Even Susie, in her infinite outfit-creating ways, has a distinct style!
So while I’d love to belong to some kind of style tribe, I have that perpetual human feeling of never fitting in (or am I the only one who ever feels like that?), of even fitting in with…myself. I would resolve to choose/develop a set personal style for myself, but as soon as I do, I get sort of panicked because I feel sort of repressed, and I have trouble making decisions because I’m always terrified of making the wrong one. Take, for example, my new Erdem dress. You haven’t seen it yet, but it’s got the prettiest sheer silk half-sleeves, a slightly drop-waisted ties, has a typically gorgeous Erdem floral print in purples and chartreuses and greens, and general float-y prettiness. It’s not exactly what most of my friends would picture when describing the type of things I would wear, but I LOVED it immediately, and, in my magpie, secret color-hoarding ways, had to have it. And that’s just one of the many rando things scattered throughout my closet, so many rando things that my entire closet(s) have become a throbbing mass of randomness

- I even wear sweatervests!
But what am I supposed to do about my lack of sartorial consistency? The defiant part of me shakes a fist at the world and doesn’t give a flying frog, but the more practical “in just a couple years you’ll be in the real world” part of me is a leeeetle concerned that when I’m not just a freewheeling student I’ll regret being such a greedy, grubby little style-freak, and that I will come across as having no personal style at all. In the end, I doubt I’ll change all that much, but one of my many, many New Year’s Resolutions is to try to either develop a slightly more consistent personal style, or learn to at least look at my clothing as adhering to some kind of consistent…thing. I guess I will add that to the many ongoing in-closet projects of mine. And yes, I am probably overthinking all of this.

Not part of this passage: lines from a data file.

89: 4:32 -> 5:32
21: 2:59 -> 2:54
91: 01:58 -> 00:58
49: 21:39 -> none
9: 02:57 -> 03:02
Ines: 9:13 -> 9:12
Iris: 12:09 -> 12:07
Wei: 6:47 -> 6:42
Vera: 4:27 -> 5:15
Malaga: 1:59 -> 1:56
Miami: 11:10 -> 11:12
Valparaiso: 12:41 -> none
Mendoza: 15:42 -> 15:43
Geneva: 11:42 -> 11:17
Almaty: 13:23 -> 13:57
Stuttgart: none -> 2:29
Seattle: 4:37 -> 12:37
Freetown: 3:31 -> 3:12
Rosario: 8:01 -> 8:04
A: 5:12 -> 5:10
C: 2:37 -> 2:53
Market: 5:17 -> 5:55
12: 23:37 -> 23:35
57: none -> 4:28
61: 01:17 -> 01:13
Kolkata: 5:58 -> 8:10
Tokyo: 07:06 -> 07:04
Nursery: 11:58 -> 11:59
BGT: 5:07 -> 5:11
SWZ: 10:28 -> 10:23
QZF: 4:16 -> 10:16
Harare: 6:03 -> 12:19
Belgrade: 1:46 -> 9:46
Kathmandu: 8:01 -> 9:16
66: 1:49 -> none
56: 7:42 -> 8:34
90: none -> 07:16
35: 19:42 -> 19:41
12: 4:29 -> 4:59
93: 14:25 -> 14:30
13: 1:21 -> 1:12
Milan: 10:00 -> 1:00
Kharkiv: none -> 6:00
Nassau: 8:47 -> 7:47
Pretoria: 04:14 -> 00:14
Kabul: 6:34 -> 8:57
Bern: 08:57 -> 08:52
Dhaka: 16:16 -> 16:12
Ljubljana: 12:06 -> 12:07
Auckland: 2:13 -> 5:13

I LOVE THESE BOOTS. Unfortunately the pictures are horridly blurry, because my brother was rather impatient, but you get the vague idea. THEY ARE GLORIOUS. They’ve got the coolest velcro straps (what’s with my recent velcro obsession?), and two sets of zippers, one inside the other! Also they’re pointy in the best way possible, and super puffy around the ankle, which weirds people out and makes me soooo happy. There are a million ways to wear them, which makes them that much better.
Hooray puffiness. Some things I got while shopping in SF yesterday: over-the-knee Chanel boots, a chartreuse cashmere Theory vest, and AN ERDEM DRESS. IT’S BEAUTIFUL. I have finally fufilled my dream of owning Erdem! I’ve been waiting since his FIRST collection for this. The dress I got is really pretty. I will show it to you soon. Ok, off to bed for me. Did I mention I love these boots?
*UPDATE: S, I put up better pictures just for you, cuz I love you. I’m sorry the blurry ones were so aggravating. You will get to see them in real life soon anyway. Haha.
I was just watching a video of Love Magazine’s Christmas party (soooo excited to see Katie Grand’s new mag), and saw the hilarious and amazing Giles Deacon decide that “wombles and snails” were his first loves. I could not for the life of me think of what a womble could be, so I had a little peak at Wikipedia, holder of all knowledge (hah), and discovered that wombles are these little brown creatures that had some TV show in Britain a while ago. They’re kind of hilarious. And the word womble is SO MUCH FUN TO SAY.
Love Magazine has also made me realllly want to try scotch eggs. Hehe. Ok, enough dilly-dallying. I have to go work some more on my pitiful buyers invite list. Turns out I have absolutely no idea how to get contact information for buyers. Ur.
The Truth. I’ve been extremely frustrated with my Charity Fashion Show work lately. My confidence is kinnnd of at an all-time low. I just can’t seem to do what I want. But these awesome little art installations perk me up a bit. I wish I could see them in real life. It’s so much fun to stumble on crazy little things like this, pleasant little surprises. Oh yeah, and happy Chrismukkah!